▶ **HOW TO COMPLETE THIS TASK**:
Print out each entry below exactly; do not carry over any image.

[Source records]
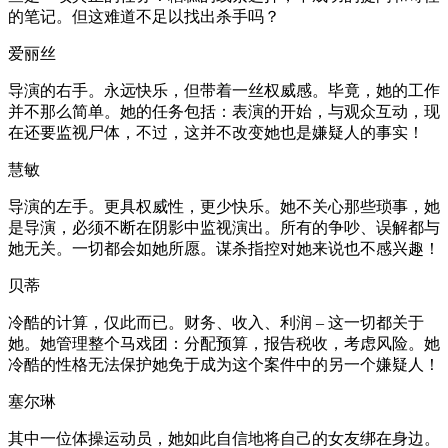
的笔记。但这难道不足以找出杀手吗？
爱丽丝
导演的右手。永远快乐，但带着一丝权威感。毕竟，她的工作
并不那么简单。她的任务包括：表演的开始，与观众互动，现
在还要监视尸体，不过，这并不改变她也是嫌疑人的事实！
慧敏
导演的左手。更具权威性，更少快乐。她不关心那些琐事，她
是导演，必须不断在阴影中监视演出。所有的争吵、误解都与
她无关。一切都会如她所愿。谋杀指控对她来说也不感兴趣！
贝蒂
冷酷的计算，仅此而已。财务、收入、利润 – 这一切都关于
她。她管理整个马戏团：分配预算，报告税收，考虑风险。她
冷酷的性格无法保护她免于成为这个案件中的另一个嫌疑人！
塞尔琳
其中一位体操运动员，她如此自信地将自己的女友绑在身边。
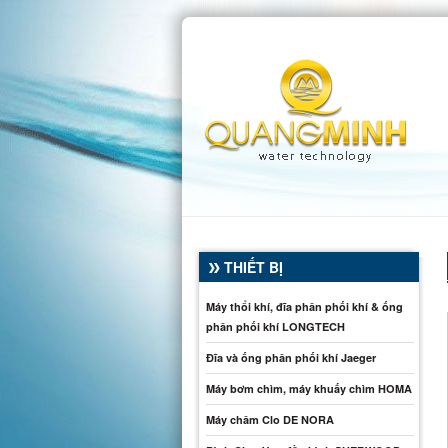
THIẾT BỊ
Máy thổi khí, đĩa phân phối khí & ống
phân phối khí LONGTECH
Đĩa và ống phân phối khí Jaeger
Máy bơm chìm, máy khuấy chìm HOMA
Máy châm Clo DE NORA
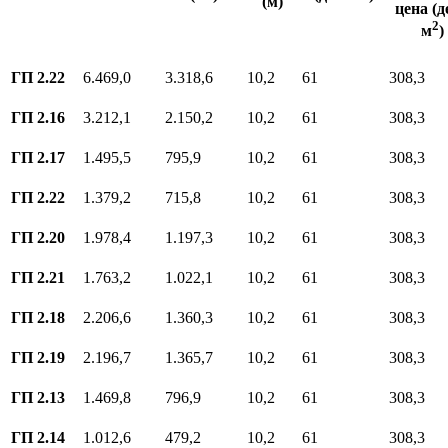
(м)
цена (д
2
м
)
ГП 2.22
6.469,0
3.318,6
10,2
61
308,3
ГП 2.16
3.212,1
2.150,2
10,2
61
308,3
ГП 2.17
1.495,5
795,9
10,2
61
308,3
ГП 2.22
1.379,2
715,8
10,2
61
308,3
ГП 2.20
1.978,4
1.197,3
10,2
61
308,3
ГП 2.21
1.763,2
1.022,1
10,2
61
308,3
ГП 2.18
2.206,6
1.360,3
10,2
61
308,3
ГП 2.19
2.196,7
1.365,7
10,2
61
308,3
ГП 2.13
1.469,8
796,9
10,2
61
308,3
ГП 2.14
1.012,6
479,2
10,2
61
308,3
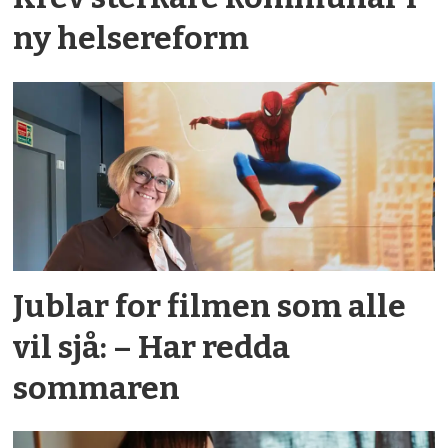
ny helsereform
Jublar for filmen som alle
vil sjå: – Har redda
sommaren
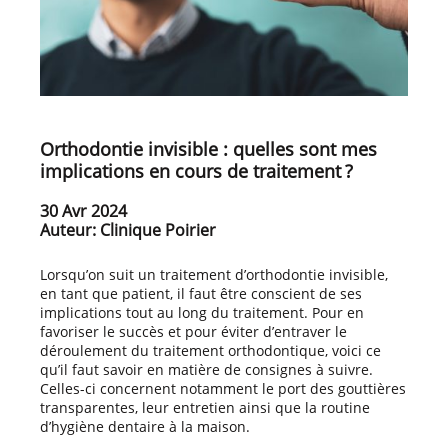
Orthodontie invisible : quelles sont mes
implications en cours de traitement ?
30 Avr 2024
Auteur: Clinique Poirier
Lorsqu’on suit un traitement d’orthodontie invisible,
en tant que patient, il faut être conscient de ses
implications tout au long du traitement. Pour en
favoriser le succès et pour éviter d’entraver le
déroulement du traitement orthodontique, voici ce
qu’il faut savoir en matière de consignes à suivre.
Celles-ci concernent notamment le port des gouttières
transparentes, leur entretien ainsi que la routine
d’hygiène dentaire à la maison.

▶ **RESPONSE TO THE TASK**:
的笔记。但这难道不足以找出杀手吗？
爱丽丝
导演的右手。永远快乐，但带着一丝权威感。毕竟，她的工作
并不那么简单。她的任务包括：表演的开始，与观众互动，现
在还要监视尸体，不过，这并不改变她也是嫌疑人的事实！
慧敏
导演的左手。更具权威性，更少快乐。她不关心那些琐事，她
是导演，必须不断在阴影中监视演出。所有的争吵、误解都与
她无关。一切都会如她所愿。谋杀指控对她来说也不感兴趣！
贝蒂
冷酷的计算，仅此而已。财务、收入、利润 – 这一切都关于
她。她管理整个马戏团：分配预算，报告税收，考虑风险。她
冷酷的性格无法保护她免于成为这个案件中的另一个嫌疑人！
塞尔琳
其中一位体操运动员，她如此自信地将自己的女友绑在身边。
THIẾT BỊ
Máy thổi khí, đĩa phân phối khí & ống
phân phối khí LONGTECH
Đĩa và ống phân phối khí Jaeger
Máy bơm chìm, máy khuấy chìm HOMA
Máy châm Clo DE NORA
(м)
цена (д
2
м
)
ГП 2.22
6.469,0
3.318,6
10,2
61
308,3
ГП 2.16
3.212,1
2.150,2
10,2
61
308,3
ГП 2.17
1.495,5
795,9
10,2
61
308,3
ГП 2.22
1.379,2
715,8
10,2
61
308,3
ГП 2.20
1.978,4
1.197,3
10,2
61
308,3
ГП 2.21
1.763,2
1.022,1
10,2
61
308,3
ГП 2.18
2.206,6
1.360,3
10,2
61
308,3
ГП 2.19
2.196,7
1.365,7
10,2
61
308,3
ГП 2.13
1.469,8
796,9
10,2
61
308,3
ГП 2.14
1.012,6
479,2
10,2
61
308,3
ny helsereform
Jublar for filmen som alle
vil sjå: – Har redda
sommaren
Orthodontie invisible : quelles sont mes
implications en cours de traitement ?
30 Avr 2024
Auteur: Clinique Poirier
Lorsqu’on suit un traitement d’orthodontie invisible,
en tant que patient, il faut être conscient de ses
implications tout au long du traitement. Pour en
favoriser le succès et pour éviter d’entraver le
déroulement du traitement orthodontique, voici ce
qu’il faut savoir en matière de consignes à suivre.
Celles-ci concernent notamment le port des gouttières
transparentes, leur entretien ainsi que la routine
d’hygiène dentaire à la maison.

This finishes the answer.